MCNNM — Matrix Completion with Nuclear-Norm Minimization (Athey et al. 2021)#

Estimator:

Matrix Completion with Nuclear Norm Minimization (MCNNM)mlsynth.MCNNM

Source:

Athey, S., Bayati, M., Doudchenko, N., Imbens, G., & Khosravi, K. (2021), “Matrix Completion Methods for Causal Panel Data Models,” Journal of the American Statistical Association 116(536):1716-1730.

Replication type:

Path A — Proposition 99 empirical, with a cross-validation against the causaltensor reference implementation.

Status:

Fully verified — estimand reproduced and matched against an independent MC-NNM implementation.

Validation strategy#

MC-NNM imputes the treated post-period cells of the outcome matrix as missing entries via low-rank completion with two-way fixed effects. Athey et al. report a Proposition 99 effect of roughly -20 packs per capita. mlsynth recovers that estimand, and we cross-validate against causaltensor.MC_NNM_with_cross_validation on the same matrix.
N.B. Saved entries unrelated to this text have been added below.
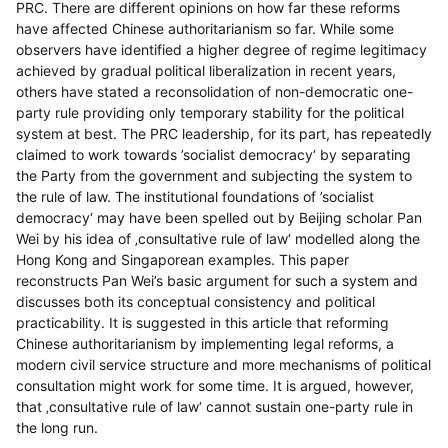
PRC. There are different opinions on how far these reforms
have affected Chinese authoritarianism so far. While some
observers have identified a higher degree of regime legitimacy
achieved by gradual political liberalization in recent years,
others have stated a reconsolidation of non-democratic one-
party rule providing only temporary stability for the political
system at best. The PRC leadership, for its part, has repeatedly
claimed to work towards ’socialist democracy‘ by separating
the Party from the government and subjecting the system to
the rule of law. The institutional foundations of ’socialist
democracy‘ may have been spelled out by Beijing scholar Pan
Wei by his idea of ‚consultative rule of law‘ modelled along the
Hong Kong and Singaporean examples. This paper
reconstructs Pan Wei’s basic argument for such a system and
discusses both its conceptual consistency and political
practicability. It is suggested in this article that reforming
Chinese authoritarianism by implementing legal reforms, a
modern civil service structure and more mechanisms of political
consultation might work for some time. It is argued, however,
that ‚consultative rule of law‘ cannot sustain one-party rule in
the long run.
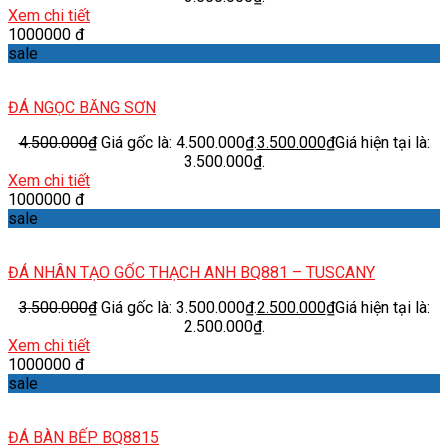
Xem chi tiết
1000000 đ
sale
ĐÁ NGỌC BĂNG SƠN
4.500.000
₫
Giá gốc là: 4.500.000₫.
3.500.000
₫
Giá hiện tại là:
3.500.000₫.
Xem chi tiết
1000000 đ
sale
ĐÁ NHÂN TẠO GỐC THẠCH ANH BQ881 – TUSCANY
3.500.000
₫
Giá gốc là: 3.500.000₫.
2.500.000
₫
Giá hiện tại là:
2.500.000₫.
Xem chi tiết
1000000 đ
sale
ĐÁ BÀN BẾP BQ8815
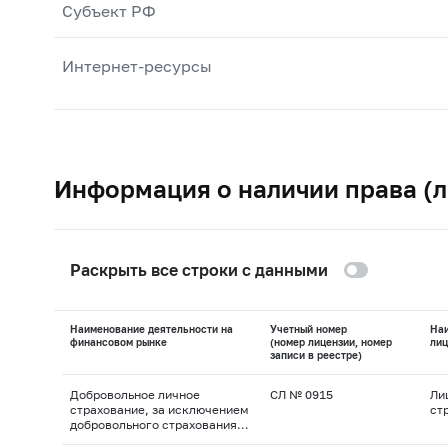
Субъект РФ
Интернет-ресурсы
Информация о наличии права (л
Раскрыть все строки с данными
Наименование деятельности на
Учетный номер
На
финансовом рынке
(номер лицензии, номер
лиц
записи в реестре)
Добровольное личное
СЛ № 0915
Ли
страхование, за исключением
ст
добровольного страхования
жизни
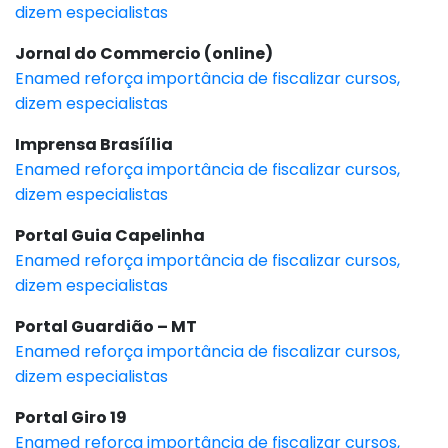
dizem especialistas
Jornal do Commercio (online)
Enamed reforça importância de fiscalizar cursos,
dizem especialistas
Imprensa Brasíília
Enamed reforça importância de fiscalizar cursos,
dizem especialistas
Portal Guia Capelinha
Enamed reforça importância de fiscalizar cursos,
dizem especialistas
Portal Guardião – MT
Enamed reforça importância de fiscalizar cursos,
dizem especialistas
Portal Giro 19
Enamed reforça importância de fiscalizar cursos,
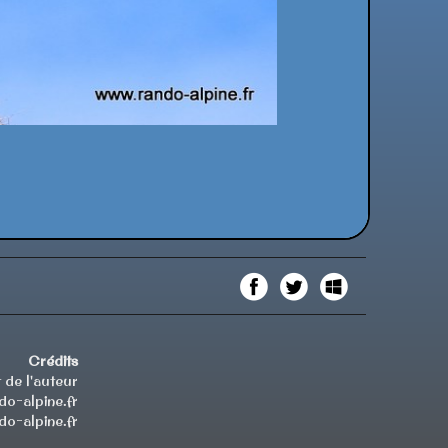
Crédits
 de l'auteur
o-alpine.fr
o-alpine.fr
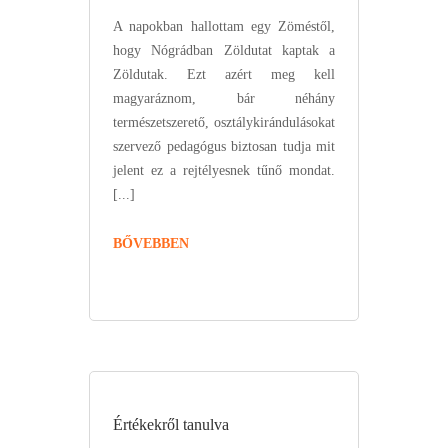
A napokban hallottam egy Zöméstől,
hogy Nógrádban Zöldutat kaptak a
Zöldutak. Ezt azért meg kell
magyaráznom, bár néhány
természetszerető, osztálykirándulásokat
szervező pedagógus biztosan tudja mit
jelent ez a rejtélyesnek tűnő mondat.
[...]
BŐVEBBEN
Értékekről tanulva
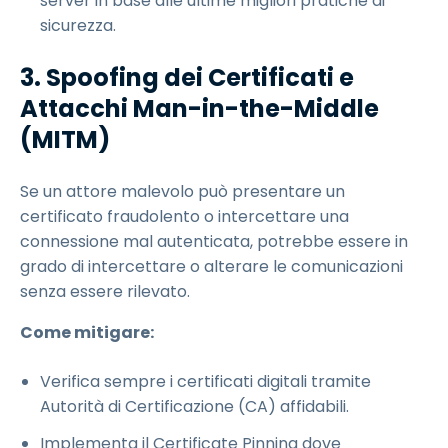
server in base alle ultime migliori pratiche di
sicurezza.
3. Spoofing dei Certificati e
Attacchi Man-in-the-Middle
(MITM)
Se un attore malevolo può presentare un
certificato fraudolento o intercettare una
connessione mal autenticata, potrebbe essere in
grado di intercettare o alterare le comunicazioni
senza essere rilevato.
Come mitigare:
Verifica sempre i certificati digitali tramite
Autorità di Certificazione (CA) affidabili.
Implementa il Certificate Pinning dove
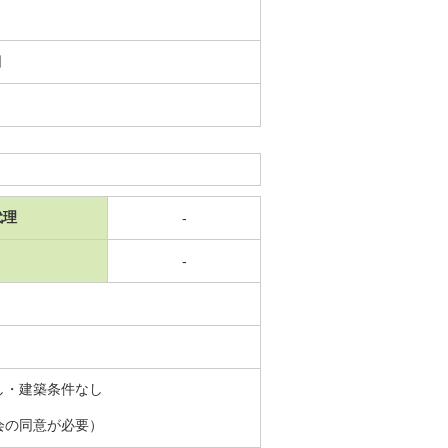
日
代理
-
-
し・建築条件なし
会の同意が必要）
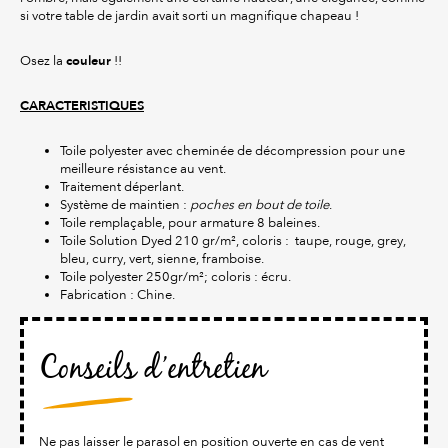
si votre table de jardin avait sorti un magnifique chapeau !
couleur
Osez la
!!
CARACTERISTIQUES
Toile polyester avec cheminée de décompression pour une
meilleure résistance au vent.
Traitement déperlant.
Système de maintien :
poches en bout de toile
.
Toile remplaçable, pour armature 8 baleines.
Toile Solution Dyed 210 gr/m², coloris : taupe, rouge, grey,
bleu, curry, vert, sienne, framboise.
Toile polyester 250gr/m²; coloris : écru.
Fabrication : Chine.
Conseils d’entretien
Ne pas laisser le parasol en position ouverte en cas de vent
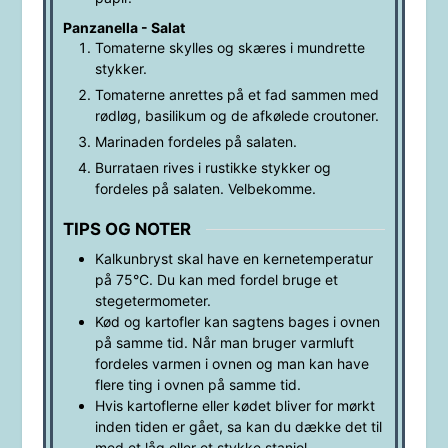
Panzanella - Salat
Tomaterne skylles og skæres i mundrette
stykker.
Tomaterne anrettes på et fad sammen med
rødløg, basilikum og de afkølede croutoner.
Marinaden fordeles på salaten.
Burrataen rives i rustikke stykker og
fordeles på salaten. Velbekomme.
TIPS OG NOTER
Kalkunbryst skal have en kernetemperatur
på 75
°C. Du kan med fordel bruge et
stegetermometer.
Kød og kartofler kan sagtens bages i ovnen
på samme tid. Når man bruger varmluft
fordeles varmen i ovnen og man kan have
flere ting i ovnen på samme tid.
Hvis kartoflerne eller kødet bliver for mørkt
inden tiden er gået, sa kan du dække det til
med et låg eller et stykke staniol.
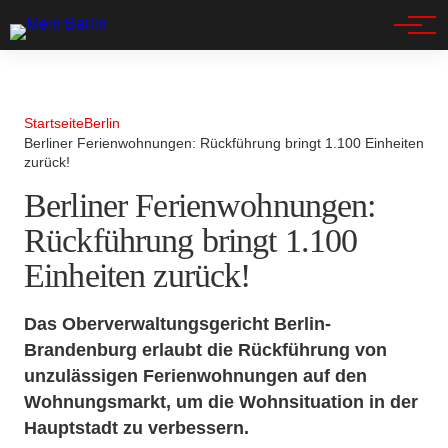
Spandau
Startseite
Berlin
Berliner Ferienwohnungen: Rückführung bringt 1.100 Einheiten
zurück!
Berliner Ferienwohnungen:
Rückführung bringt 1.100
Einheiten zurück!
Das Oberverwaltungsgericht Berlin-
Brandenburg erlaubt die Rückführung von
unzulässigen Ferienwohnungen auf den
Wohnungsmarkt, um die Wohnsituation in der
Hauptstadt zu verbessern.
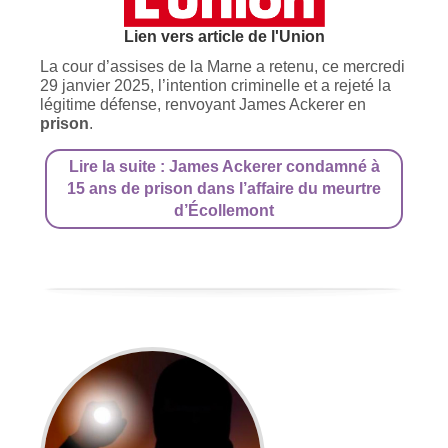
Lien vers article de l'Union
La cour d’assises de la Marne a retenu, ce mercredi
29 janvier 2025, l’intention criminelle et a rejeté la
légitime défense, renvoyant James Ackerer en
prison
.
Lire la suite : James Ackerer condamné à
15 ans de prison dans l’affaire du meurtre
d’Écollemont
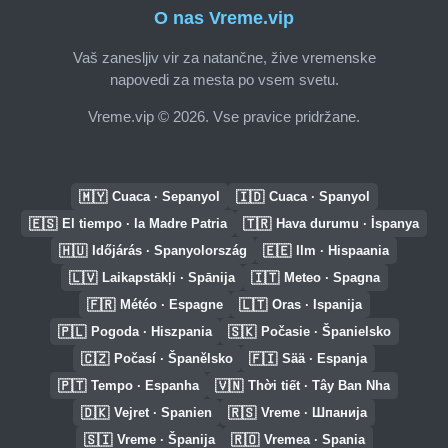
O nas Vreme.vip
Vaš zanesljiv vir za natančne, žive vremenske
napovedi za mesta po vsem svetu.
Vreme.vip © 2026. Vse pravice pridržane.
🇲🇾
🇮🇩
Cuaca · Sepanyol
Cuaca · Spanyol
🇪🇸
🇹🇷
El tiempo · la Madre Patria
Hava durumu · İspanya
🇭🇺
🇪🇪
Időjárás · Spanyolország
Ilm · Hispaania
🇱🇻
🇮🇹
Laikapstākļi · Spānija
Meteo · Spagna
🇫🇷
🇱🇹
Météo · Espagne
Oras · Ispanija
🇵🇱
🇸🇰
Pogoda · Hiszpania
Počasie · Španielsko
🇨🇿
🇫🇮
Počasí · Španělsko
Sää · Espanja
🇵🇹
🇻🇳
Tempo · Espanha
Thời tiết · Tây Ban Nha
🇩🇰
🇷🇸
Vejret · Spanien
Vreme · Шпанија
🇸🇮
🇷🇴
Vreme · Španija
Vremea · Spania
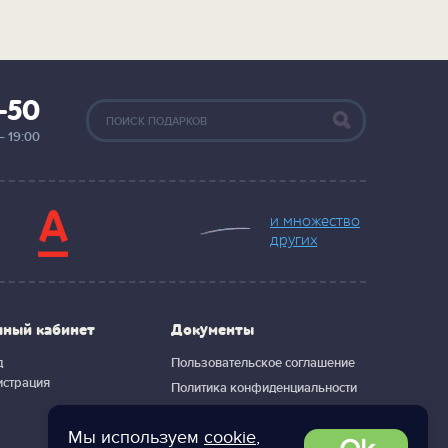
2-50
— 19:00
и множество
других
чный кабинет
Документы
д
Пользовательское соглашение
истрация
Политика конфиденциальности
Мы используем
cookie
,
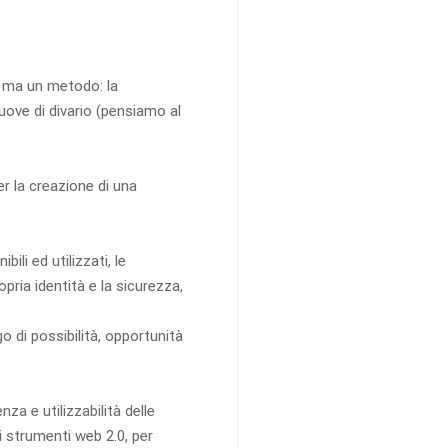
o ma un metodo: la
uove di divario (pensiamo al
r la creazione di una
ili ed utilizzati, le
opria identità e la sicurezza,
o di possibilità, opportunità
za e utilizzabilità delle
li strumenti web 2.0, per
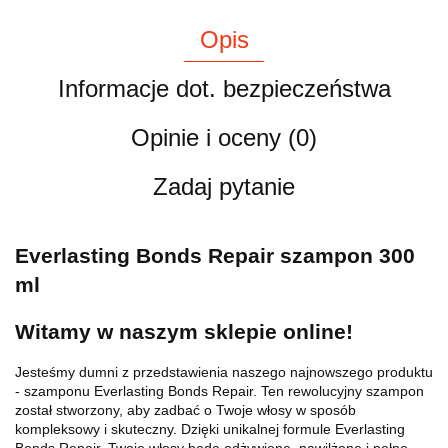
Opis
Informacje dot. bezpieczeństwa
Opinie i oceny (0)
Zadaj pytanie
Everlasting Bonds Repair szampon 300
ml
Witamy w naszym sklepie online!
Jesteśmy dumni z przedstawienia naszego najnowszego produktu
- szamponu Everlasting Bonds Repair. Ten rewolucyjny szampon
został stworzony, aby zadbać o Twoje włosy w sposób
kompleksowy i skuteczny. Dzięki unikalnej formule Everlasting
Bonds Repair, Twoje włosy będą odżywione, nawilżone i pełne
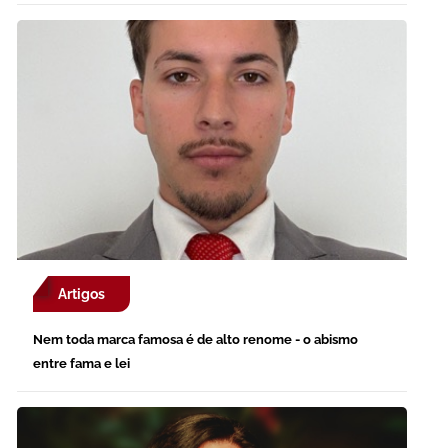
Artigos
Nem toda marca famosa é de alto renome - o abismo
entre fama e lei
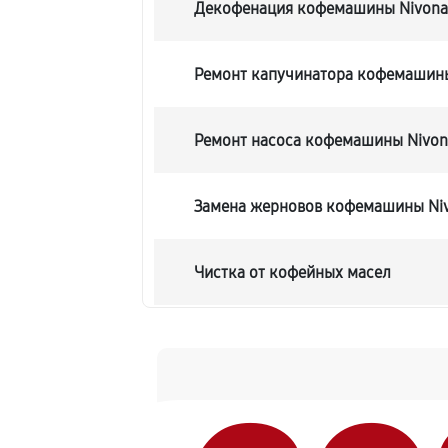
Декофенация кофемашины Nivona
Ремонт капучинатора кофемашины
Ремонт насоса кофемашины Nivon
Замена жерновов кофемашины Niv
Чистка от кофейных масел
Замена модуля управления
Замена ТЭНа кофемашины Nivona 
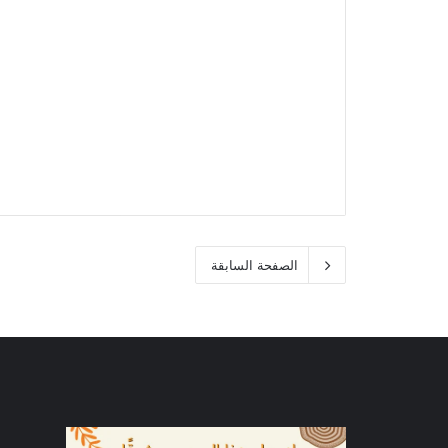
الصفحة السابقة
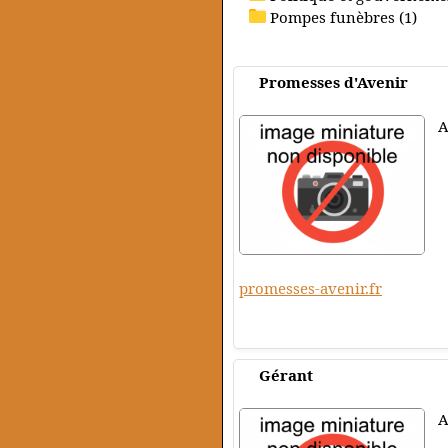
Pompes funèbres (1)
Promesses d'Avenir
A
promesses-avenir.fr
Gérant
A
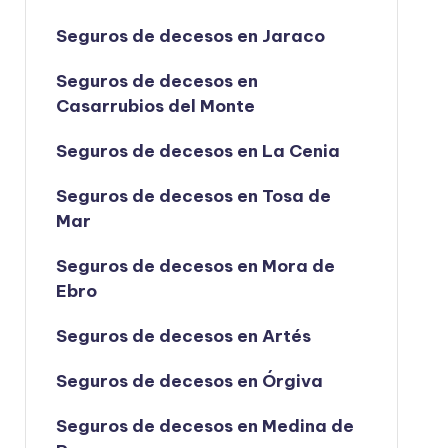
Seguros de decesos en Jaraco
Seguros de decesos en
Casarrubios del Monte
Seguros de decesos en La Cenia
Seguros de decesos en Tosa de
Mar
Seguros de decesos en Mora de
Ebro
Seguros de decesos en Artés
Seguros de decesos en Órgiva
Seguros de decesos en Medina de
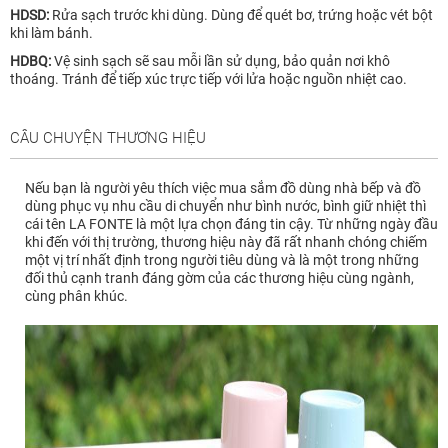
HDSD:
Rửa sạch trước khi dùng. Dùng để quét bơ, trứng hoặc vét bột
khi làm bánh.
HDBQ:
Vệ sinh sạch sẽ sau mỗi lần sử dụng, bảo quản nơi khô
thoáng. Tránh để tiếp xúc trực tiếp với lửa hoặc nguồn nhiệt cao.
CÂU CHUYỆN THƯƠNG HIỆU
Nếu bạn là người yêu thích việc mua sắm đồ dùng nhà bếp và đồ
dùng phục vụ nhu cầu di chuyển như bình nước, bình giữ nhiệt thì
cái tên LA FONTE là một lựa chọn đáng tin cậy. Từ những ngày đầu
khi đến với thị trường, thương hiệu này đã rất nhanh chóng chiếm
một vị trí nhất định trong người tiêu dùng và là một trong những
đối thủ cạnh tranh đáng gờm của các thương hiệu cùng ngành,
cùng phân khúc.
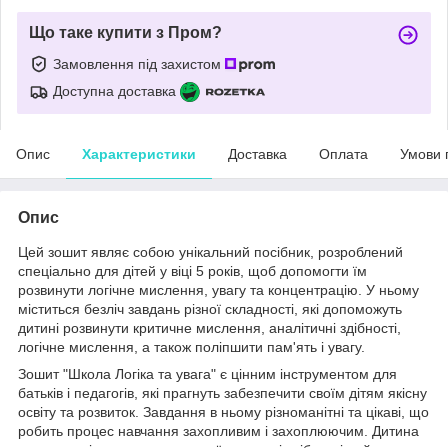
Що таке купити з Пром?
Замовлення під захистом
Доступна доставка
Опис
Характеристики
Доставка
Оплата
Умови 
Опис
Цей зошит являє собою унікальний посібник, розроблений
спеціально для дітей у віці 5 років, щоб допомогти їм
розвинути логічне мислення, увагу та концентрацію. У ньому
міститься безліч завдань різної складності, які допоможуть
дитині розвинути критичне мислення, аналітичні здібності,
логічне мислення, а також поліпшити пам'ять і увагу.
Зошит "Школа Логіка та увага" є цінним інструментом для
батьків і педагогів, які прагнуть забезпечити своїм дітям якісну
освіту та розвиток. Завдання в ньому різноманітні та цікаві, що
робить процес навчання захопливим і захоплюючим. Дитина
Why this is an estimand-level cross-check#

Both implementations solve the same SOFT-IMPUTE objective (Athey et al. 2021, eq. 4.3), but they differ in the two-way fixed-effect sub-solver:

  • mlsynth fits the unit/time effects on the observed cells only — the Athey et al. observed-set \(\mathcal{O}\) convention.

  • causaltensor fits them on the full \(O - M\) matrix.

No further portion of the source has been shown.